Senkronisite ya da Eşzamanlılık, ilk olarak C. G. Jung tarafından tanımlanmış, dış dünyada vuku bulan bir olayın psikolojik bir ruh hâli ile eş zamanlı ve ortak bir anlam bağlamında örtüşmesi fenomenidir. İki olmazsa olmaz temel faktörden oluşur:
1-Bilinçsiz bir imge ya doğrudan ya da dolaysız bir şekilde bir rüya, fikir, fantezi veya önsezi şeklinde bilince gelmelidir.
2-Bu içerikle dış dünyada eş zamanlı oluşan nesnel bir durum örtüşmelidir.
Jung, eş zamanlı deneyimleri uzay ve zamanın göreliliği ve bir dereceye kadar bilinçdışı ile ilişkilendirdi; “Bu fenomenin çok çeşitli ve kafa karıştırıcı yönleri, şu anda görebildiğim kadarıyla, psişik olarak göreli bir uzay-zaman sürekliliği varsayımıyla tamamen açıklanabilir. Psişik bir içerik bilincin eşiğini geçer geçmez, eş zamanlı marjinal fenomenler ortadan kalkar, zaman ve uzay alışılmış egemenliğine geri döner ve bilinç bir kez daha öznelliği içinde yalıtılır… Bunun tersine, özne bilinçsiz bir duruma getirilerek eş zamanlı fenomenler uyandırılabilir.”

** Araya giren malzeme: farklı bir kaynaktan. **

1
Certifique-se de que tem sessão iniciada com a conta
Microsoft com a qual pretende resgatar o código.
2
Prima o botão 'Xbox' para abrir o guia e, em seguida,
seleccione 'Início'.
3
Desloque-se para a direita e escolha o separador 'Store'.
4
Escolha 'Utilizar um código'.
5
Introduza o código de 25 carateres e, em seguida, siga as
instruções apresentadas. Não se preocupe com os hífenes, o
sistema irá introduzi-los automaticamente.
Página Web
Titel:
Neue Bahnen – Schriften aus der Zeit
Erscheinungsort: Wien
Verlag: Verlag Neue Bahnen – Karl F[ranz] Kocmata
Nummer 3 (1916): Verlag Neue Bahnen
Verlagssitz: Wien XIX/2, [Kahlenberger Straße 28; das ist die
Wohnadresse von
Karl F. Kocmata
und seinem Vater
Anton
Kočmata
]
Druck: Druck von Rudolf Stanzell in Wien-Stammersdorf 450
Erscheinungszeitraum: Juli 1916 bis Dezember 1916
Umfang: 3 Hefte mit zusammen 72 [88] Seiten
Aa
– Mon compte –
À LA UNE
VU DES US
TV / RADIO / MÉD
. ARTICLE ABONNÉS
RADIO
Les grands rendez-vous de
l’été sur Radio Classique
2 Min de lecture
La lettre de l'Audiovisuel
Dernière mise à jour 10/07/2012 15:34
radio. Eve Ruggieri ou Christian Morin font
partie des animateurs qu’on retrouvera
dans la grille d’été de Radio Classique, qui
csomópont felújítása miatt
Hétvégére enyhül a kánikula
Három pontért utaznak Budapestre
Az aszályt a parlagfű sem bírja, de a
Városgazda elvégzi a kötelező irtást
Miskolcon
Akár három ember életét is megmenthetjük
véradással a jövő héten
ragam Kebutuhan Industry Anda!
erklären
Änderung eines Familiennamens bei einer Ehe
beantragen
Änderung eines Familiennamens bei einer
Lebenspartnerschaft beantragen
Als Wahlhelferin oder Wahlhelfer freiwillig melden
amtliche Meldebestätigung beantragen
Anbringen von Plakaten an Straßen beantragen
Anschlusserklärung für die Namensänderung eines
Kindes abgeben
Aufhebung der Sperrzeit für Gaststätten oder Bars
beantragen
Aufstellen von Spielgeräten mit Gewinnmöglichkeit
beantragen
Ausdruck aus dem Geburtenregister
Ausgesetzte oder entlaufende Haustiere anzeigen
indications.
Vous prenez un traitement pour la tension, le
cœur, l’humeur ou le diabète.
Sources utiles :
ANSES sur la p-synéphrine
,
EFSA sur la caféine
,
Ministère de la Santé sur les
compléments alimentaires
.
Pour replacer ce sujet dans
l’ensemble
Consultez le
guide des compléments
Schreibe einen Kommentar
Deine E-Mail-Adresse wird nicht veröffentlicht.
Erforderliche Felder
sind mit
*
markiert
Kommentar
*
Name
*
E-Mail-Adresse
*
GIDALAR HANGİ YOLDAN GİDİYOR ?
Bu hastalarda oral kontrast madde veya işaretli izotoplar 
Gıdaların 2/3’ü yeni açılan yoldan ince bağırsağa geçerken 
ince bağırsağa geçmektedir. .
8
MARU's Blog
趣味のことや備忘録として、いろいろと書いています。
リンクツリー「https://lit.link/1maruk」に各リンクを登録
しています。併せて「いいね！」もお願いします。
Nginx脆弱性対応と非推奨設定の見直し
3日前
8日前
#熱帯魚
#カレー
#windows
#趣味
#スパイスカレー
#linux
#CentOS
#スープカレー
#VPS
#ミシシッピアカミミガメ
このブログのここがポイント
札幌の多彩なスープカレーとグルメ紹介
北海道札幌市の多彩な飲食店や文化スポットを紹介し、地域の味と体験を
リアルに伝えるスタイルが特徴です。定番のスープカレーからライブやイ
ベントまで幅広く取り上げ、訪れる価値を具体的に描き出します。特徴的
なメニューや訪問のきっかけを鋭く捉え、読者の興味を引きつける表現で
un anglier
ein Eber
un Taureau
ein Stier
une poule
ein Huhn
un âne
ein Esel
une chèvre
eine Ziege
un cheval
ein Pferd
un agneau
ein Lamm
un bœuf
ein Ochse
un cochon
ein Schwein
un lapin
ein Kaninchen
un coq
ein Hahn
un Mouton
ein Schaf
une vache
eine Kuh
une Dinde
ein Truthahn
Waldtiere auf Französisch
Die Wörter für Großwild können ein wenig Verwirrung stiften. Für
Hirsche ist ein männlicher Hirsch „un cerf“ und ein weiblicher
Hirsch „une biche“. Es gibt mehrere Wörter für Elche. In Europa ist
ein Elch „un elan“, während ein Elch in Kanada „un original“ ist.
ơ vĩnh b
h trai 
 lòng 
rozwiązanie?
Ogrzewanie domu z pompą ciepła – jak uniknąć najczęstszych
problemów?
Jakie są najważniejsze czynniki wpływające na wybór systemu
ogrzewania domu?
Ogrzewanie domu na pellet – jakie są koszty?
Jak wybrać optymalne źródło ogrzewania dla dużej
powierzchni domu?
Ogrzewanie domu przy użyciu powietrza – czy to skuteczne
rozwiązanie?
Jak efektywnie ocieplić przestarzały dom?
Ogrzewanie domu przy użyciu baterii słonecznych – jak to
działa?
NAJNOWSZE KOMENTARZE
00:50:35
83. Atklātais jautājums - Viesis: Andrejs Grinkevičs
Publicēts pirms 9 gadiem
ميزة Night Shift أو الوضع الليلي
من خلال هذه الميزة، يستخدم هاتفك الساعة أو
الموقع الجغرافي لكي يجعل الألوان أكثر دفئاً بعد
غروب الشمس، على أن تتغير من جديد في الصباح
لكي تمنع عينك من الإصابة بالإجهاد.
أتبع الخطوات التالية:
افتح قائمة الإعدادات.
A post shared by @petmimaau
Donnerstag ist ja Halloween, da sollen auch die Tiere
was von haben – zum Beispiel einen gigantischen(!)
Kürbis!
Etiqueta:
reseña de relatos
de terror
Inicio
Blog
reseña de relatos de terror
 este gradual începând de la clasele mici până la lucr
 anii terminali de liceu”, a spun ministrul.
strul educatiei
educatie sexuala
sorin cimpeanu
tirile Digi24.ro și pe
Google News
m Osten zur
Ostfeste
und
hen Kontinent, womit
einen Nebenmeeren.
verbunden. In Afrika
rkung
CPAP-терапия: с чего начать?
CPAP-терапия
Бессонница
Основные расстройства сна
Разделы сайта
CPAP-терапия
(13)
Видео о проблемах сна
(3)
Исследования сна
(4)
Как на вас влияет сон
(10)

Eşzamanlılık Jung tarafından "nedensel olmayan bir bağlantı ilkesi", kişisel psişe ile maddi dünya arasındaki esasen gizemli bir bağlantı olarak tanımlandı ve temelde bunların yalnızca farklı enerji biçimleri oldukları gerçeğine dayandırdı. “Psişe ve maddenin bir ve aynı tözün iki farklı yönü olması sadece mümkün değil, hatta oldukça muhtemeldir. Eşzamanlılık fenomeni bana öyle geliyor ki, psişik olmayanın psişik gibi davranabileceğini ve aralarında herhangi bir nedensel bağlantı olmaksızın bunun tersini yapabileceğini gösterdiği için bana öyle geliyor.”
Bir örnek ile anlatacak olursak: C. G. Jung’un otobiyografisinde aktarılan, aşırı rasyonel, zengin ve aklına fazla güvenen entelektüel bir kadının bu dünyevi yapısı nedeniyle ruhsal tedavisi ilerlememektedir. Jung bu çetin cevizi kırmayı başaramamıştır. Uzun seanslardan sonra, sonunda kadın, Mısır mitolojisinde “yeniden doğuşun” önemli sembollerinden biri olan Scarab/Altın Bok Böceği’ni eline aldığı bir rüya görür. Daha sonra, Jung’un evindeki bir seansta o rüyayı Jung'a anlattığı esnada yanında oturdukları pencerede hafif bir tıkırtı duyulur. Jung pencereyi açtığında İsviçre'de altın bok böceğine denk olan bok böceği türü bir böceğin uçarak Jung’un avucuna konduğunu görürler. Jung elini kadın hastasına uzatarak "İşte senin bok böceğin" dedikten sonra kadının entelektüel aşırı maddeci savunması çökmüş ve iyileşme sürecine girmiştir. İşte bu kadının rüyası (iç tutum) ile bok böceğinin cama tıklaması (dış tutum) arasındaki “anlam” paralelliği, eş zamanlılığın çalışma alanıdır.